**Work required**
For the material that follows, return exactly the lines from the one with "Buzzman pour son" through the one with "SUIVEZ-NOUS", both ends included.
═══ Data for this exercise
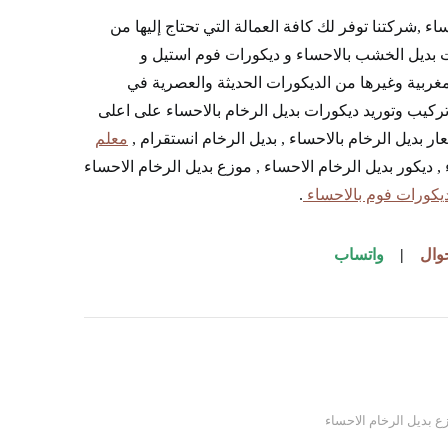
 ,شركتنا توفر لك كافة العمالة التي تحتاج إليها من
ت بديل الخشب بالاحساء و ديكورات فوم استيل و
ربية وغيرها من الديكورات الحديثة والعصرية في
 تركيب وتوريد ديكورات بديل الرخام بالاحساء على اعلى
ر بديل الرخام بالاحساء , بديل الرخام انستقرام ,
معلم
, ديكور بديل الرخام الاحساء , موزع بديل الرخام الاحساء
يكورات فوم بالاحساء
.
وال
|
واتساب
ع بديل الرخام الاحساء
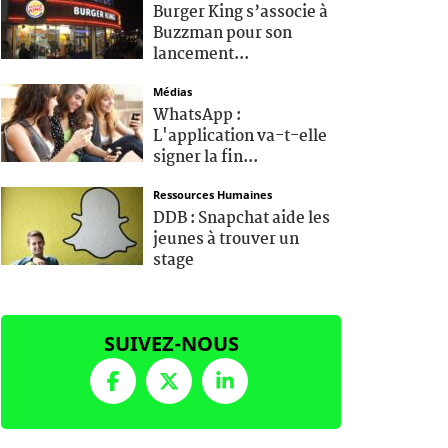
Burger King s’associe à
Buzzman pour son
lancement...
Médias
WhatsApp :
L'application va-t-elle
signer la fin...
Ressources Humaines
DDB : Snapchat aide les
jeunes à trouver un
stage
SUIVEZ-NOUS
══════
═══ Data for this exercise
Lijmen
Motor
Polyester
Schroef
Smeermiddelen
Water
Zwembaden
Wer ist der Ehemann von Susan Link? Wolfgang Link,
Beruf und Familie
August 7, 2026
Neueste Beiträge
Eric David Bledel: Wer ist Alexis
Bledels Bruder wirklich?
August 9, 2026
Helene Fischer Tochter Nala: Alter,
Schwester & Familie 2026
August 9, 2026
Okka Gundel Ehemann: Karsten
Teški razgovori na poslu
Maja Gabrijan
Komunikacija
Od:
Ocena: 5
══════
**Answer**
Buzzman pour son
lancement...
Médias
WhatsApp :
L'application va-t-elle
signer la fin...
Ressources Humaines
DDB : Snapchat aide les
jeunes à trouver un
stage
SUIVEZ-NOUS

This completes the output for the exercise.